Just a few weeks after escaping a net neutrality investigation into data cap exemptions, Verizon has decided to let its FiOS mobile video stream on its wireless network without counting against data caps.
Customers who have Verizon FiOS TV at home and a Verizon Wireless smartphone plan can watch TV outside their homes without using up the data allotments on limited mobile plans, the company announced today. Just two months ago, the Federal Communications Commission accused Verizon Wireless of violating net neutrality rules by letting its Go90 video service stream without counting against customers’ data caps as the company charged other video providers for the same data cap exemptions (also known as “zero-rating”). But the FCC’s new Republican leadership rescinded that claim and ended the investigation last month, giving carriers the green light to expand data cap exemptions.
Verizon’s Go90 mobile video service hasn’t been a smashing success, and 155 employees were reportedly laid off as a result in January. But Verizon has 4.7 million FiOS TV subscribers, and the data cap exemptions might make them more likely to pay for Verizon’s mobile service as well.
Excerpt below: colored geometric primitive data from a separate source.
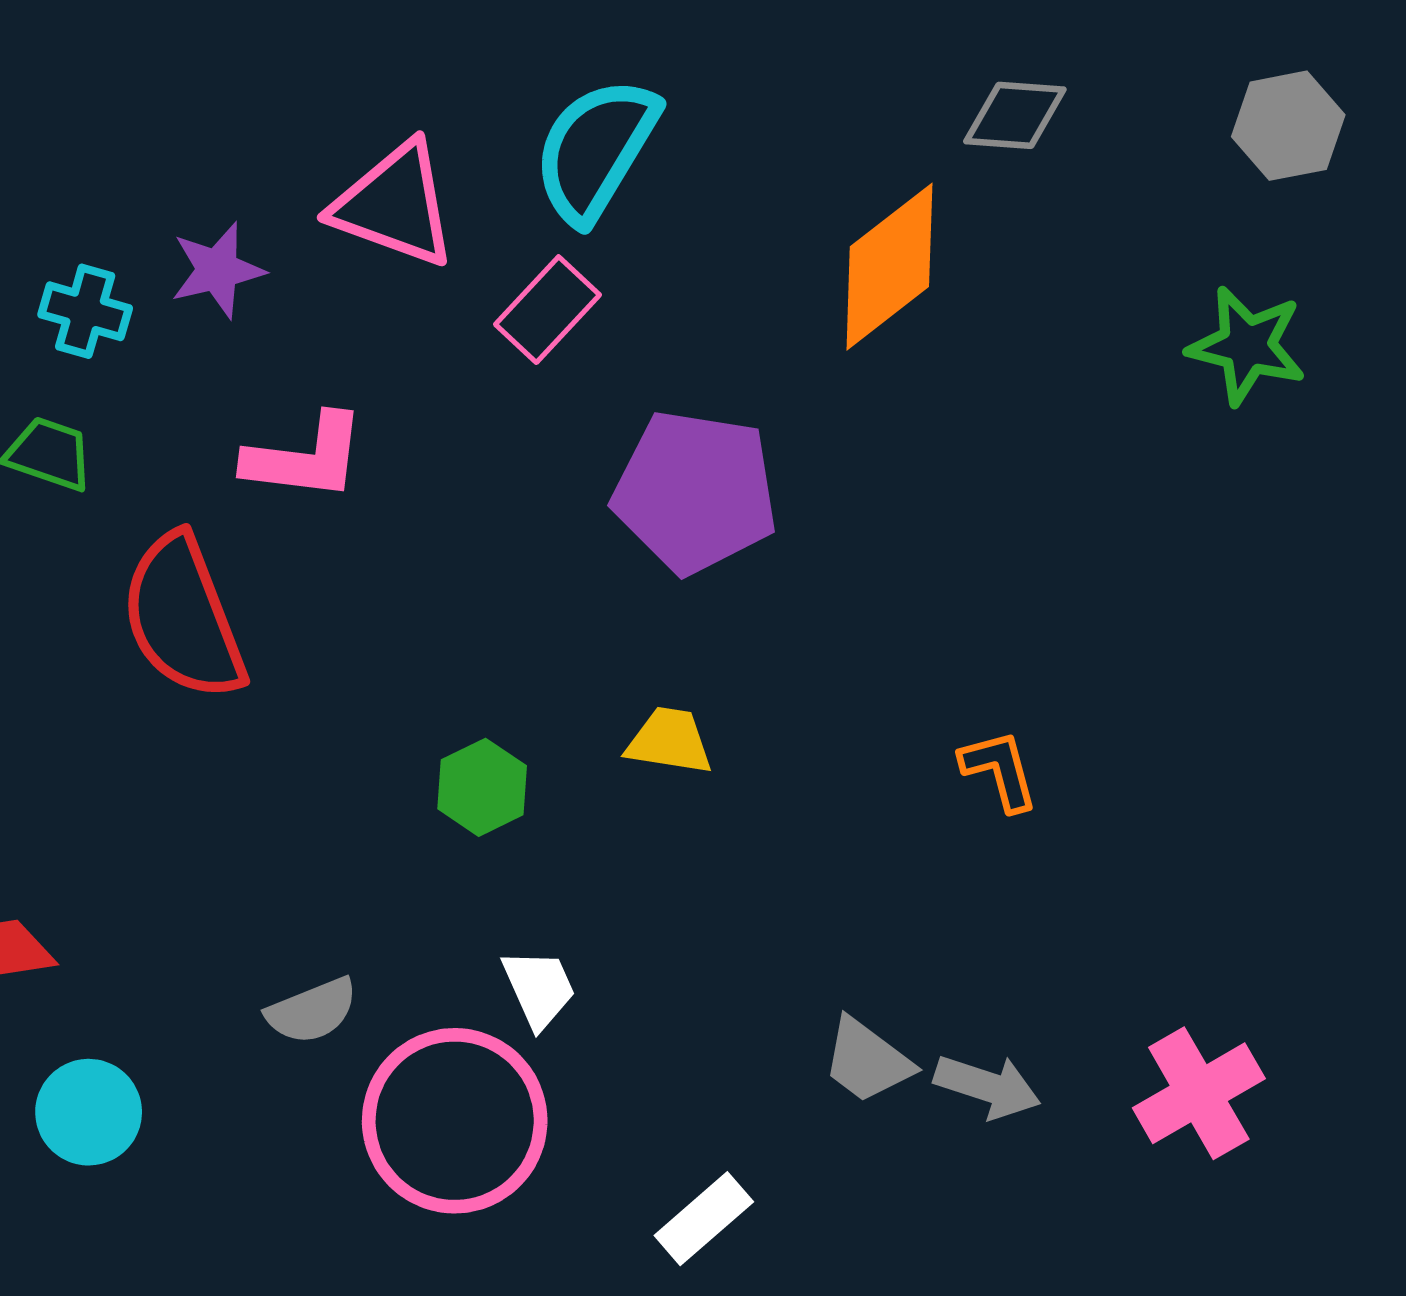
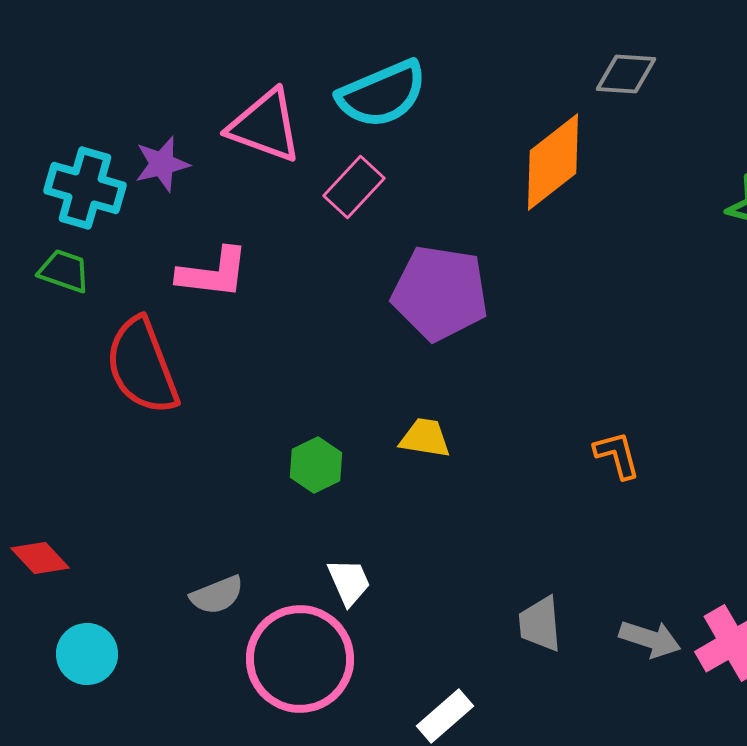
cyan semicircle: (596, 150) -> (382, 94), turned -144
cyan cross: (85, 311) -> (85, 188), size x1.5
gray trapezoid: (867, 1061) -> (540, 624), turned 48
gray arrow: (987, 1086) -> (650, 639), moved

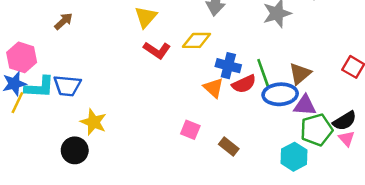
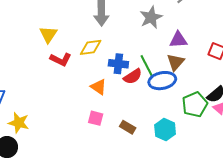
orange triangle: (214, 88) -> (99, 87), moved
purple triangle: (305, 105) -> (178, 40), moved
cyan hexagon: (294, 157) -> (165, 130), moved

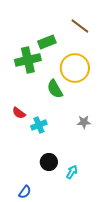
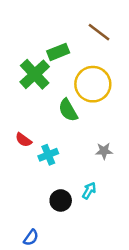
green cross: (28, 60) -> (35, 74), turned -30
cyan arrow: (72, 172) -> (89, 191), moved

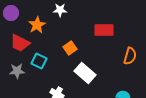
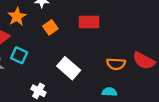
orange square: (70, 48) -> (50, 27), moved
orange semicircle: (130, 56) -> (116, 64), moved, turned 78

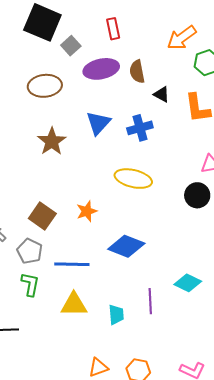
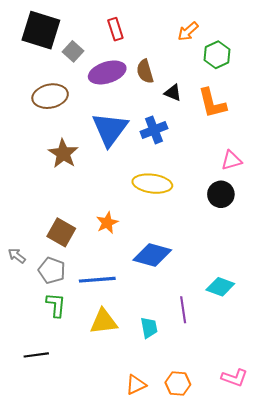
orange arrow: (182, 38) -> (188, 31), size x0.7
blue triangle: (98, 123) -> (110, 129), size x1.4

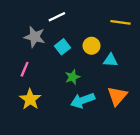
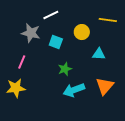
yellow circle: (92, 46) -> (82, 32), moved
cyan square: (63, 47) -> (56, 42), turned -32
yellow star: (30, 99) -> (16, 88), moved, turned 30

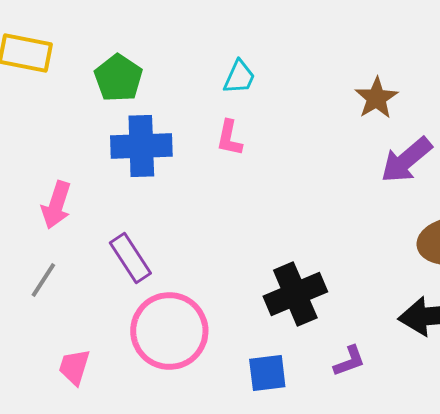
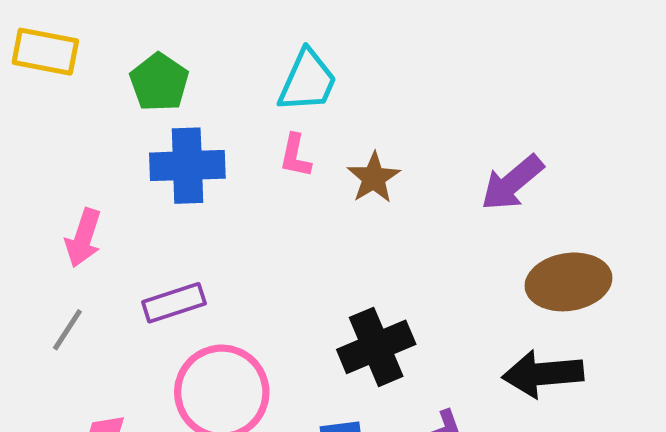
cyan trapezoid: (239, 77) -> (308, 81), size x1.5
brown star: (376, 98) -> (374, 178), moved
purple rectangle: (130, 258) -> (174, 303), turned -75

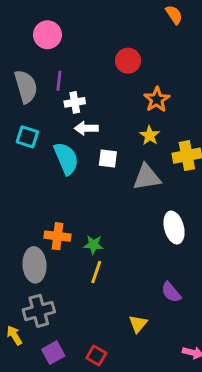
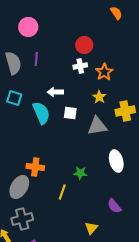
white cross: (75, 102) -> (80, 66), moved
green star: (93, 245) -> (80, 173), moved
gray ellipse: (35, 265) -> (19, 187), turned 35

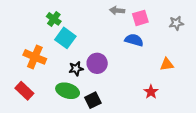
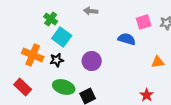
gray arrow: (117, 11) -> (91, 11), moved
pink square: (140, 18) -> (144, 22), moved
black star: (76, 69) -> (57, 60), moved
red star: (151, 92) -> (147, 95), moved

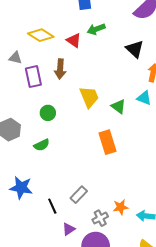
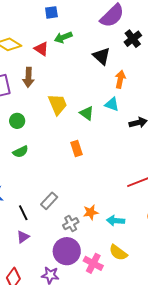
orange rectangle: (108, 142) -> (77, 148), size x0.7
green semicircle: (42, 145) -> (21, 152), moved
purple triangle: (69, 229) -> (23, 237), moved

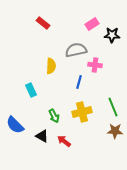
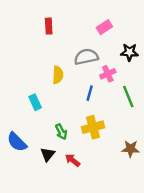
red rectangle: (43, 23) -> (49, 26), turned 48
black star: (112, 35) -> (129, 52), moved
pink cross: (95, 65) -> (108, 74), turned -32
green line: (113, 107) -> (128, 96), moved
black triangle: (42, 136) -> (48, 154), turned 40

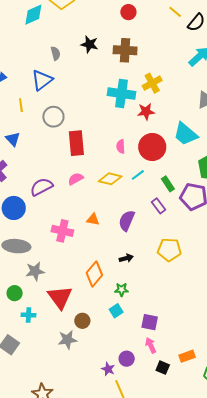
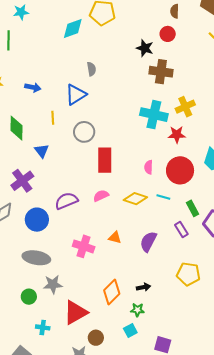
black star: (89, 44) -> (145, 48), moved
cyan line: (138, 175) -> (163, 197), turned 48
black arrow: (126, 258) -> (143, 287), moved
green circle: (15, 293) -> (29, 297), moved
red triangle: (60, 297) -> (75, 312), turned 32

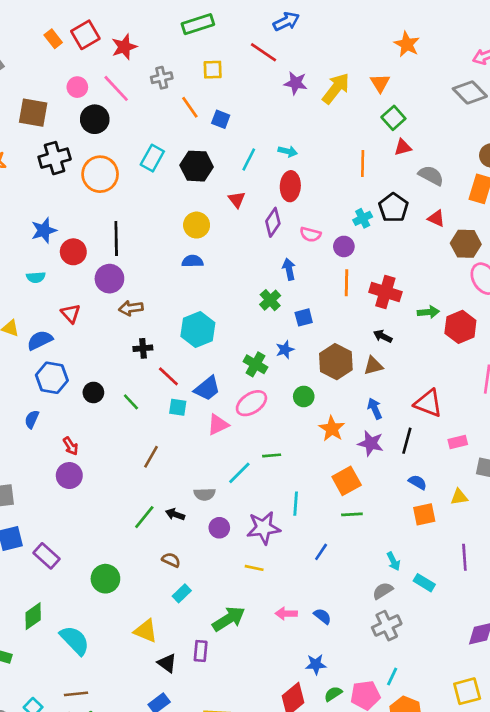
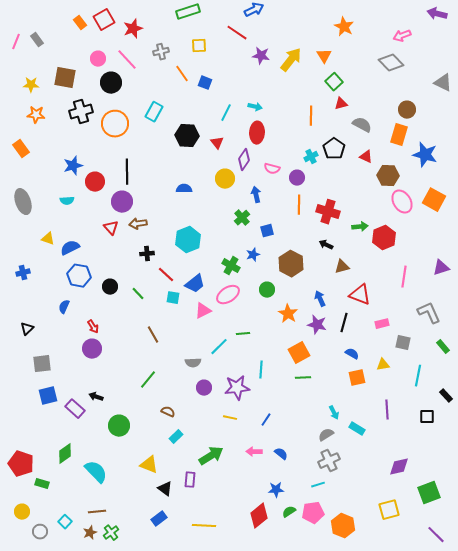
black hexagon: (197, 166) -> (187, 136), moved
yellow circle: (197, 225) -> (225, 179), moved
red triangle: (71, 313) -> (111, 228), moved
brown triangle: (373, 366) -> (342, 267), moved
brown line: (151, 457) -> (153, 335), turned -60
black arrow: (175, 514) -> (96, 397), moved
blue line: (321, 552) -> (266, 420), moved
cyan line: (392, 676) -> (318, 485), moved, turned 48

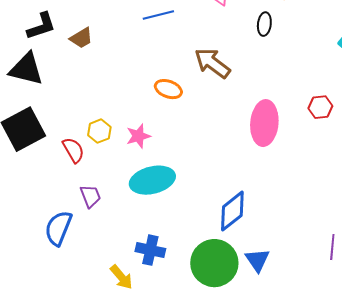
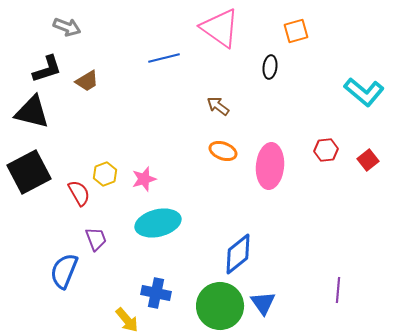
brown arrow: (212, 63) -> (218, 106), size x0.6
orange ellipse: (168, 89) -> (223, 151), moved

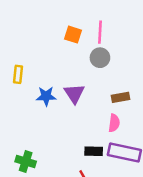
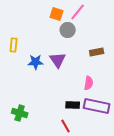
pink line: (100, 32) -> (78, 12), turned 36
gray circle: (100, 58) -> (68, 30), moved
brown rectangle: (120, 97) -> (97, 52), moved

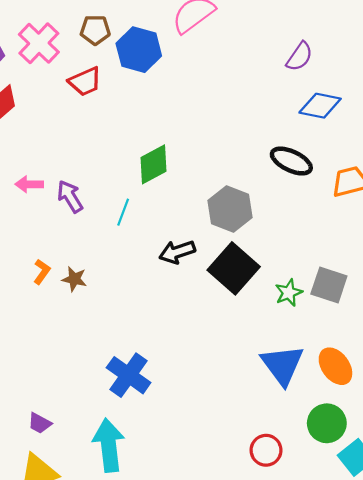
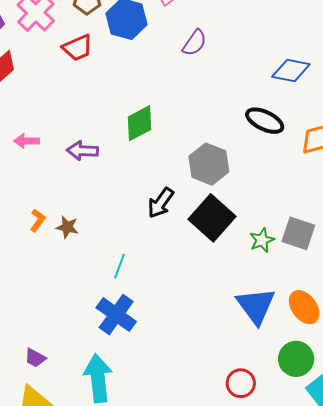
purple semicircle: (300, 57) -> (195, 43), moved
purple arrow: (70, 197) -> (82, 151), moved, turned -56
cyan line: (123, 212) -> (119, 266), moved
black arrow: (177, 252) -> (161, 203), turned -36

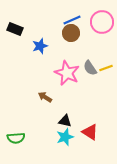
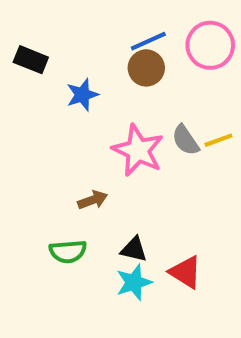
brown arrow: (45, 97) -> (93, 200), turned 128
green semicircle: (16, 138) -> (68, 251), moved

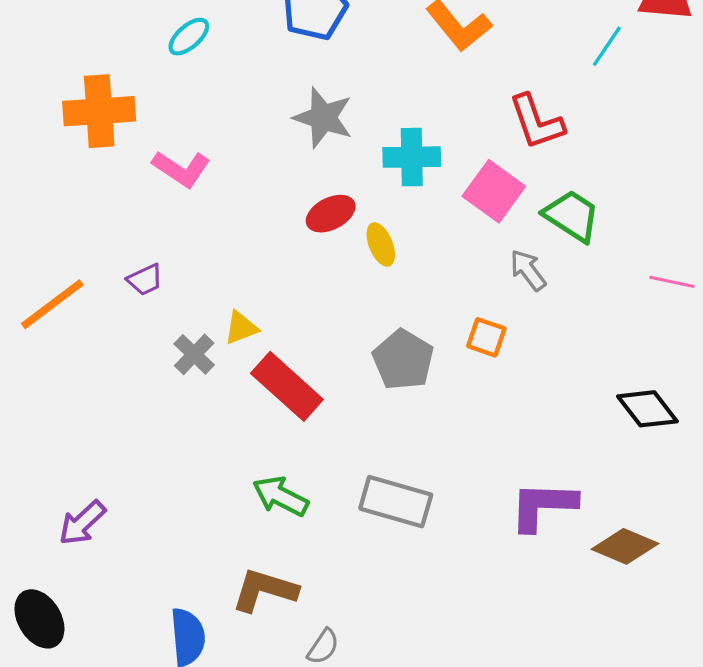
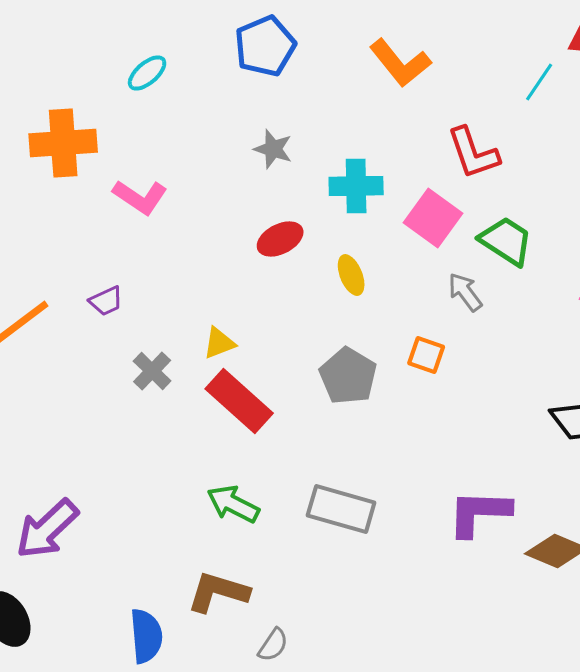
gray star: (323, 118) -> (273, 149), size x0.7
yellow ellipse: (381, 245) -> (351, 275), moved
yellow triangle: (241, 328) -> (219, 343), moved
purple arrow: (82, 523) -> (47, 529), size x1.4

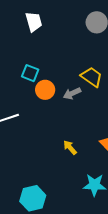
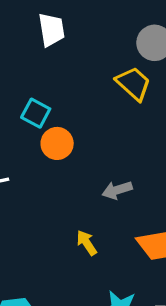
yellow trapezoid: (92, 77) -> (133, 84), moved
gray arrow: (72, 93) -> (117, 190), moved

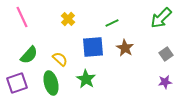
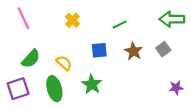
green arrow: (161, 18) -> (172, 19), turned 45
blue square: (93, 47) -> (99, 50), size x0.7
gray square: (166, 54) -> (163, 49), moved

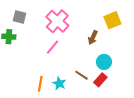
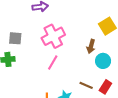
pink cross: (57, 21) -> (53, 36), turned 30
cyan circle: (104, 62) -> (103, 61), moved

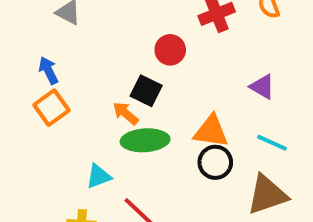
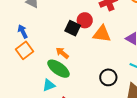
black square: (146, 91) -> (73, 28), moved
orange triangle: (211, 131) -> (102, 34), moved
green ellipse: (145, 140) -> (58, 69), moved, turned 40

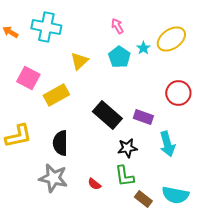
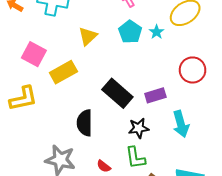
cyan star: (143, 48) -> (157, 32), moved
purple rectangle: (143, 117) -> (155, 95), turned -36
yellow L-shape: (18, 136) -> (23, 99), moved
black semicircle: (60, 143) -> (85, 123), moved

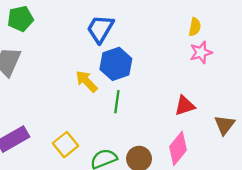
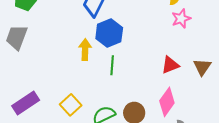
yellow arrow: (87, 81) -> (85, 50), turned 50
brown triangle: (225, 125) -> (202, 67), moved

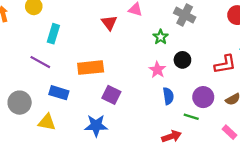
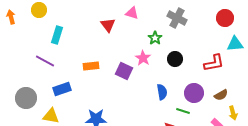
orange rectangle: (91, 68) -> (91, 66), size x0.7
pink star: (157, 70) -> (143, 58), moved
blue rectangle: (59, 93) -> (62, 89), turned -36
purple square: (111, 95) -> (124, 71), moved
Verizon Wireless recently brought back unlimited data, but it still sells other plans with data caps. Data-free streaming makes those plans “a better value than ever,” Verizon said.
“The FiOS Mobile App allows you to stream 140+ live channels outside of your home, watch your recorded DVR shows and movies while on the go, and access thousands of On Demand titles,” Verizon said. Users must download an FiOS Mobile application update to get the data cap exemption.
Though other companies can pay Verizon and AT&T to zero-rate their content, no major video providers have done so. Instead, paid zero-rating has mostly been used for advertising and marketing programs.
New FCC chair threw out net neutrality finding
Under former FCC Chairman Tom Wheeler, the FCC argued that the cost of exempting all video from data caps would make it prohibitively expensive for online video services to compete on a level playing field against AT&T’s DirecTV Now and Verizon’s Go90. In the same investigation that targeted Verizon, Wheeler’s FCC also accused AT&T of violating net neutrality rules by exempting its own video from caps while charging other providers for the same treatment.
New Chairman Ajit Pai threw out the FCC’s previous findings. “Going forward, the FCC will not focus on denying Americans free data,” he said.